Ten participants discussed this type of missed or negative intersection in the referral process. This finding points to an over-reliance by primary healthcare providers on general guidelines for getting routine colonoscopies beginning at age 50 years. Many people are not aware of their increased risks but they expect that their primary care providers have expert knowledge to recommend appropriate screenings.
Structurating Health in Family Systems
A third type of structuration that emerged involves family activity systems. Previous health behavior research demonstrates the importance of family influence on health practices (McBride et al., 2015). In our analysis we noticed a qualitative difference between references to “substantial conversations” about CRC and “brief or nonexistent conversations.” These conversations exemplify interactional structures in family systems, which serve as rules and resources for enacting relationships and health practices. Such interactions also reproduce structures of what constitutes acceptable conversational topics in families, who has the right to bring up health issues and recommend preventive screenings, and what health practices are normative for family members.
Elements of family activity systems represent important resources and rules for enacting health. By engaging in healthy practices, including preventive screenings such as colonoscopies, people draw on those rules and resources embedded in their families. At the same time, engaging in healthy behaviors reproduces those elements as structures for everyday living. In this way, family activity system elements both shape current practices and structure future practices. Participants indicated that they rely heavily on their family roles, rules, and relationships to shape how they approach CRC screening. Attitudes developed over a lifetime -- of thinking that healthy living will prevent disease and that going to the doctor constitutes over-reacting -- are not likely to change easily.
Discussion
This study demonstrates SAT’s value in enhancing our understandings of client choices. Most generally, these results suggest that by analyzing entire conversations rather than focusing solely on intervention strategies and messages, we can see that clients routinely invoke their family activity systems. Conversations about CRC risk and screening choices are not simply interactions between two individual, autonomous agents. Rather, counselors and clients are embedded within several intersecting activity systems, with clients conveying that their health behaviors are related to their family systems. This calls for reconstituting our theories of the client in healthcare to understand client decision making as it is embedded in intersecting activity systems.
Furthermore, the analysis indicates ways in which mediated activity is also structurating over time. That is, family health experiences and stories, relationships, roles, philosophies for healthy living, and rules for health and sickness are instantiations of enduring social structures that are both medium for and outcome of practice. These elements of family systems shape current activity, including preventive health behavior, as they also serve to recursively structure meanings of health, norms for talking about and enacting health, and authority concerning health knowledge and decision making over time. Intervention conversations provide an intriguing context for observing a potential transformation of social structures constraining and enabling interpretations of what constitutes health and healthy, which in turn shape decisions. Professionals drew on genetic information and medical system elements as resources in the conversations much more than client participants did. Intervention efforts need to continue to make connections between expert knowledge resources and family resources for structuring health practices. Our analysis indicates that a key is recognizing the importance of mediating elements of family systems that go beyond material resources, such as transportation, identified in previous research.

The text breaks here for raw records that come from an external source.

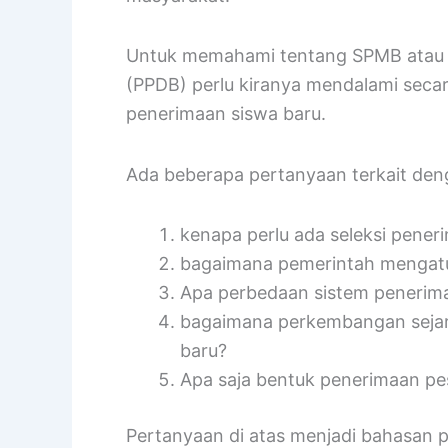
Untuk memahami tentang SPMB atau s
(PPDB) perlu kiranya mendalami secar
penerimaan siswa baru.
Ada beberapa pertanyaan terkait den
kenapa perlu ada seleksi pener
bagaimana pemerintah mengatu
Apa perbedaan sistem penerimaa
bagaimana perkembangan sejarah
baru?
Apa saja bentuk penerimaan pe
Pertanyaan di atas menjadi bahasan pe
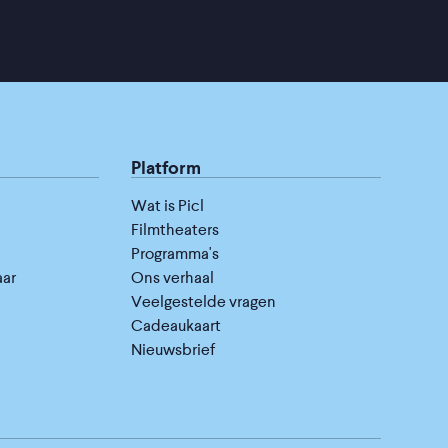
Platform
Wat is Picl
Filmtheaters
Programma's
aar
Ons verhaal
Veelgestelde vragen
Cadeaukaart
Nieuwsbrief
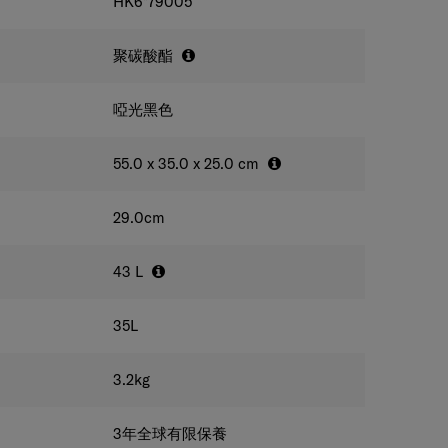
HK6*79005
聚碳酸酯
啞光黑色
55.0 x 35.0 x 25.0
cm
29.0
cm
43
L
35
L
3.2
kg
3年全球有限保養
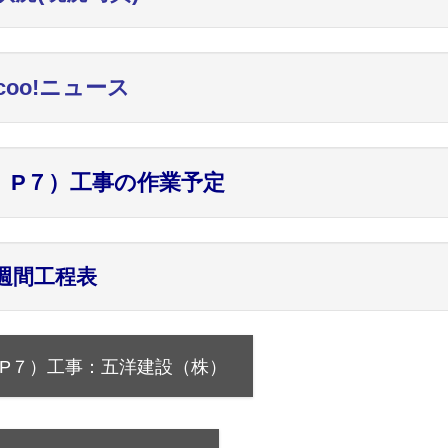
ncoo!ニュース
、P７）工事の作業予定
週間工程表
、P７）工事：五洋建設（株）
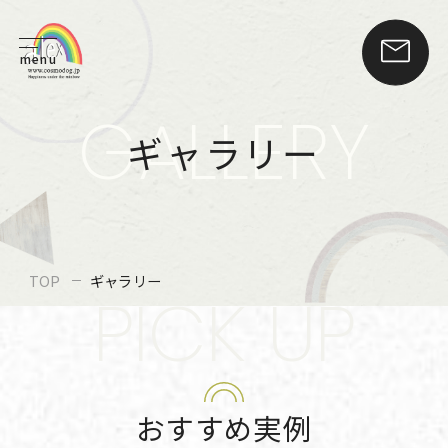
menu
GALLERY
ギャラリー
TOP
ギャラリー
PICK UP
おすすめ実例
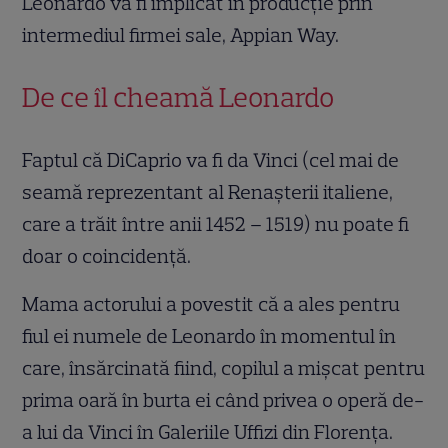
Leonardo va fi implicat în producţie prin
intermediul firmei sale, Appian Way.
De ce îl cheamă Leonardo
Faptul că DiCaprio va fi da Vinci (cel mai de
seamă reprezentant al Renașterii italiene,
care a trăit între anii 1452 – 1519) nu poate fi
doar o coincidenţă.
Mama actorului a povestit că a ales pentru
fiul ei numele de Leonardo în momentul în
care, însărcinată fiind, copilul a mişcat pentru
prima oară în burta ei când privea o operă de-
a lui da Vinci în Galeriile Uffizi din Florenţa.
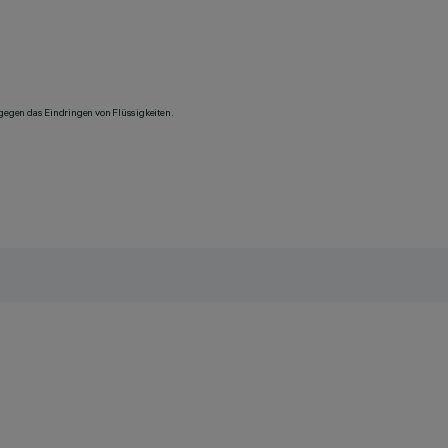
 gegen das Eindringen von Flüssigkeiten.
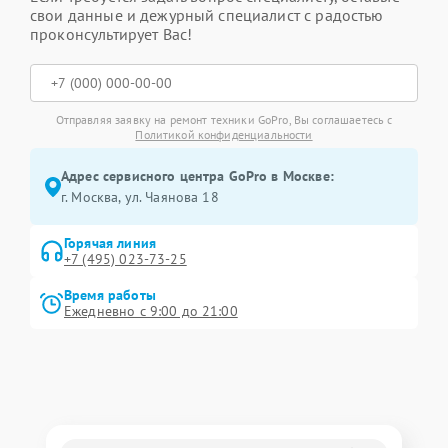
свои данные и дежурный специалист с радостью
проконсультирует Вас!
Отправляя заявку на ремонт техники GoPro, Вы соглашаетесь с
Политикой конфиденциальности
Адрес сервисного центра GoPro в Москве:
г. Москва, ул. Чаянова 18
Горячая линия
+7 (495) 023-73-25
Время работы
Ежедневно с 9:00 до 21:00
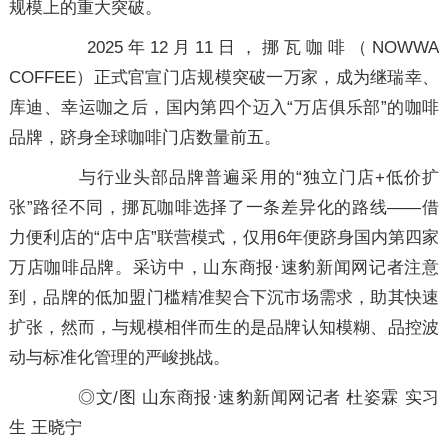
规模上的重大突破。
2025年12月11日，挪瓦咖啡（NOWWA
COFFEE）正式官宣门店规模突破一万家，成为继瑞幸、
库迪、幸运咖之后，国内第四个迈入“万店俱乐部”的咖啡
品牌，跻身全球咖啡门店数量前五。
与行业头部品牌普遍采用的“独立门店+低价扩
张”路径不同，挪瓦咖啡选择了一条差异化的路线——借
力便利店的“店中店”联营模式，仅用6年便跻身国内第四家
万店咖啡品牌。采访中，山东商报·速豹新闻网记者注意
到，品牌的低加盟门槛精准契合下沉市场需求，助其快速
扩张，然而，与规模相伴而生的是品牌认知模糊、品控波
动与标准化管理的严峻挑战。
◎文/图 山东商报·速豹新闻网记者 杜姿霖 实习
生 王晓宁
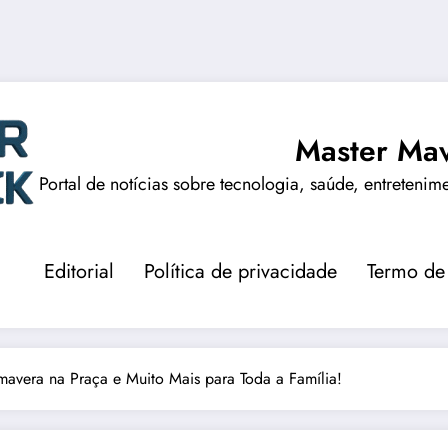
Master Mav
Portal de notícias sobre tecnologia, saúde, entretenim
Editorial
Política de privacidade
Termo de
mavera na Praça e Muito Mais para Toda a Família!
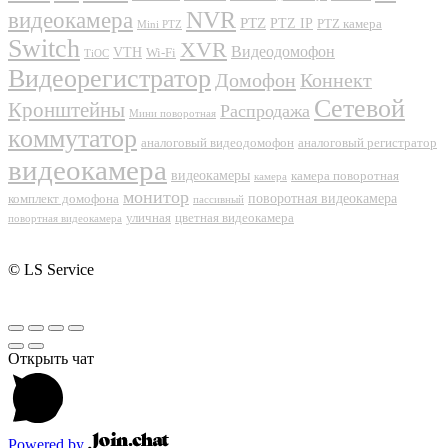
NVR
видеокамера
PTZ
PTZ IP
PTZ камера
Mini PTZ
Switch
XVR
Видеодомофон
VTH
Wi-Fi
TiOC
Видеорегистратор
Домофон
Коннект
Сетевой
Кронштейны
Распродажа
Мини поворотная
коммутатор
аналоговый видеодомофон
аналоговый регистратор
видеокамера
видеокамеры
камера поворотная
камера
монитор
поворотная видеокамера
комплект домофона
пассивный
уличная
цветная видеокамера
повортная видеокамера
© LS Service
Открыть чат
Powered by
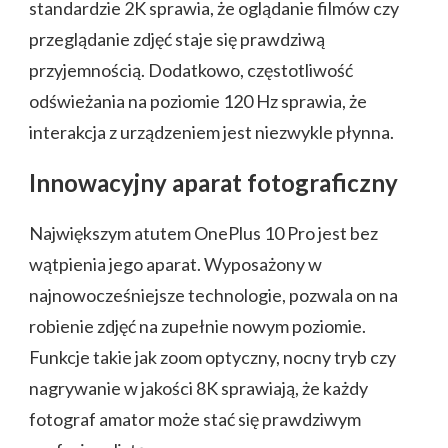
standardzie 2K sprawia, że oglądanie filmów czy
przeglądanie zdjęć staje się prawdziwą
przyjemnością. Dodatkowo, częstotliwość
odświeżania na poziomie 120 Hz sprawia, że
interakcja z urządzeniem jest niezwykle płynna.
Innowacyjny aparat fotograficzny
Największym atutem OnePlus 10 Pro jest bez
wątpienia jego aparat. Wyposażony w
najnowocześniejsze technologie, pozwala on na
robienie zdjęć na zupełnie nowym poziomie.
Funkcje takie jak zoom optyczny, nocny tryb czy
nagrywanie w jakości 8K sprawiają, że każdy
fotograf amator może stać się prawdziwym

Findings also extend previous research concerning barriers to CRC screening. For instance, research indicates that primary provider recommendations are an important predictor of CRC screening (e.g., Hudson et al., 2012). In this study, 62% of participants reported that their primary healthcare provider had recommended CRC screening before the study but they had not yet followed those recommendations. On the one hand, analysis indicated that participants expected their physicians to recommend appropriate preventive procedures. On the other hand, participants clearly pointed to their family roles, conversations, and norms as perhaps more salient resources influencing their screening behaviors than their physician recommendations. This finding warrants further investigation to tease out the relative importance of physician recommendations and family system elements.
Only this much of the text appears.